The trust had around 100 staff available to provide support over go-live, and is still employing an additional 30 people to deal with data collection and validation. Some of these are likely to be retained after the trust reaches ‘business as usual’, which it is hoping to do in March.

This has impacted on the savings the trust hopes to get from the system, which it needs, because it is looking at a deficit of around £18 million this year.

Overall, though, Smith says there is not much the trust would have done differently. “You asked about things that other trusts could learn from us,” he muses. “I would say that, for us, EPR was the right thing to do, because it let us look long and hard at the way we work.

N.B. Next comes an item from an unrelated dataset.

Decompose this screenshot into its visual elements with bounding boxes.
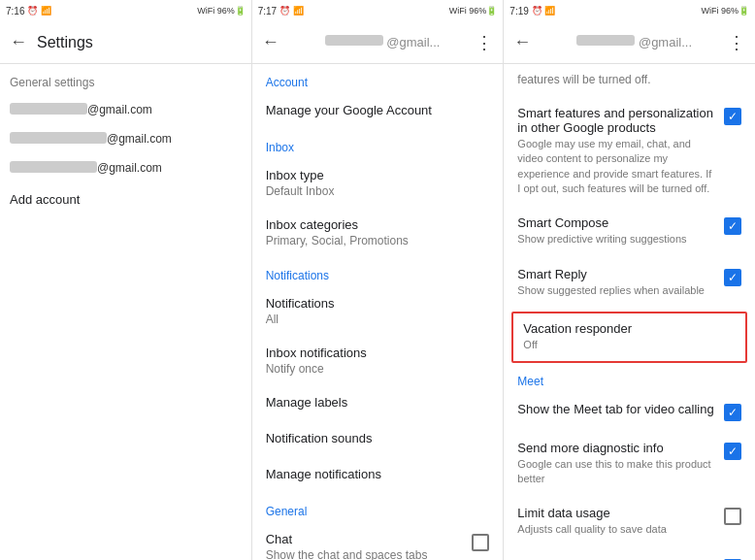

“I do not think we took many bad decisions, but we did underestimate the administrative impact. We also got good engagement from pathology and radiology, but some groups were not as engaged as they might have been.”

Practically, he adds, it would also have helped the trust to be less busy in the first few days. “With commissioning support, we ran down activity for two weeks before go-live, and we should have run it down for two weeks after; I’d say other trusts should go for a month, if they can manage it.”

But in conclusion, he says: “We told everybody for two years that this would be difficult and that this would expose issues and that is what it has done.

“Lorenzo is a shared record, and that has big benefits, but it also means you have to feed the beast. You have to put the timely clinical data into it that everybody says they want, and that is not without administrative issues; and everybody has to understand that.”